Non è certamente possibile riassumere in poche righe un documento lungo e ricco come l’esortazione post-sinodale Amoris Laetitia di papa Francesco. È lo stesso papa ad indicarci però la sua struttura essenziale, al paragrafo 6, invitando nello stesso tempo non ad una immediata lettura integrale, magari un po’ affrettata, bensì ad un suo approfondimento paziente, una parte dopo l’altra.
Ma la domanda, un po’ provocatoria, che possiamo porci, è la seguente: perché leggerla? Vale la pena fare lo sforzo di addentrarci nei suoi 325 paragrafi per complessive 264 pagine, numeri che sembrerebbero spaventare il comune lettore? La risposta, chiara e forte, è si: è un impegno non solo utile, ma anche bello, che alla fine può contribuire ad aumentare nel lettore la sua personale “laetitia”. Perché? Non certo perché è un documento che presenta tali novità dottrinali da rivoluzionare l’insegnamento della Chiesa, consentendo quello che finora era stato proibito. Una simile lettura appartiene solo a chi intende la dottrina come un “monolite” (per usare un’espressione di Papa Francesco), immutabile, sempre uguale a se stesso e avulso dalla storia e dalla cultura in cui la Chiesa è immersa. No, il cambiamento è nello sguardo e nel linguaggio.
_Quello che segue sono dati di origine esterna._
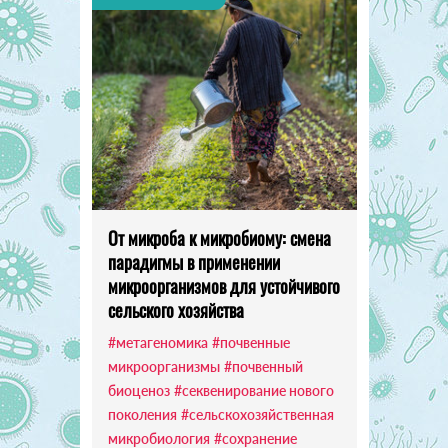
От микроба к микробиому: смена
парадигмы в применении
микроорганизмов для устойчивого
сельского хозяйства
#метагеномика
#почвенные
микроорганизмы
#почвенный
биоценоз
#секвенирование нового
поколения
#сельскохозяйственная
микробиология
#сохранение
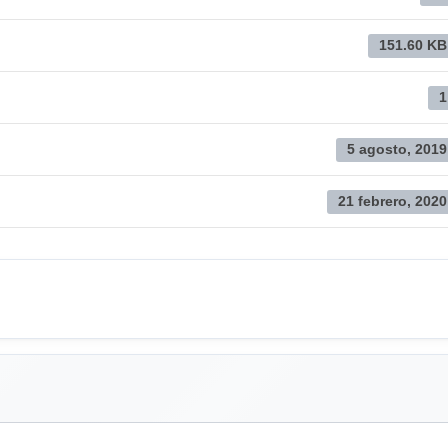
151.60 KB
1
5 agosto, 2019
21 febrero, 2020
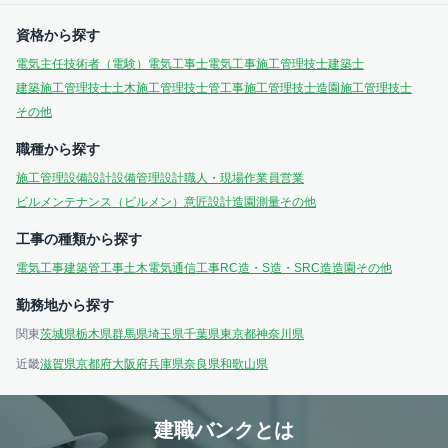
資格から探す
電気主任技術者（電験）
電気工事士
電気工事施工管理技士
建築士
建築施工管理技士
土木施工管理技士
管工事施工管理技士
造園施工管理技士
その他
職種から探す
施工管理
設備設計
設備管理
設計
職人・現場作業員
営業
ビルメンテナンス（ビルメン）
意匠設計
造園
測量
その他
工事の種類から探す
電気工事
建築
管工事
土木
電気通信工事
RC造・S造・SRC造
造園
その他
勤務地から探す
関東
茨城県
栃木県
群馬県
埼玉県
千葉県
東京都
神奈川県
近畿
滋賀県
京都府
大阪府
兵庫県
奈良県
和歌山県
建職バンクとは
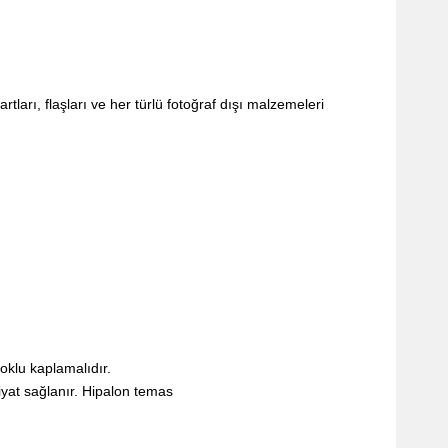
rtları, flaşları ve her türlü fotoğraf dışı malzemeleri
oklu kaplamalıdır.
iyat sağlanır. Hipalon temas
.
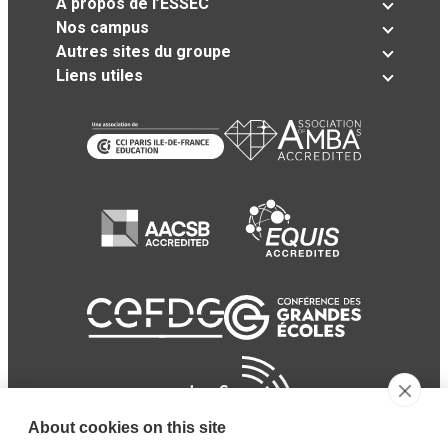
A propos de l’ESSEC
Nos campus
Autres sites du groupe
Liens utiles
About cookies on this site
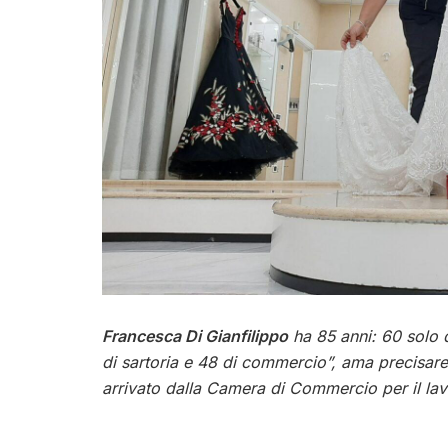
Francesca Di Gianfilippo
ha 85 anni: 60 solo qu
di sartoria e 48 di commercio”, ama precisare
arrivato dalla Camera di Commercio per il lav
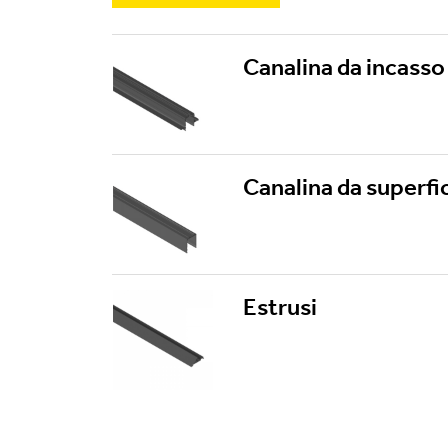
Canalina da incasso
Canalina da superfi
Estrusi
Francesco infatti ci invita ad avere lo sguardo di Gesù, che mntre «proponeva un ideale esigente, non perdeva mai la vicinanza compassionevole alle persone fragili come la samaritana o la donna adultera»(n.38), e lo fa con un linguaggio concreto, impastato a un tempo di vita quotidiana e di sapienza biblica, comenello splendido commento al Cantico della Carità di San Paolo contenuto nei paragrafi 90-119. E allora buona, anzi allegra lettura!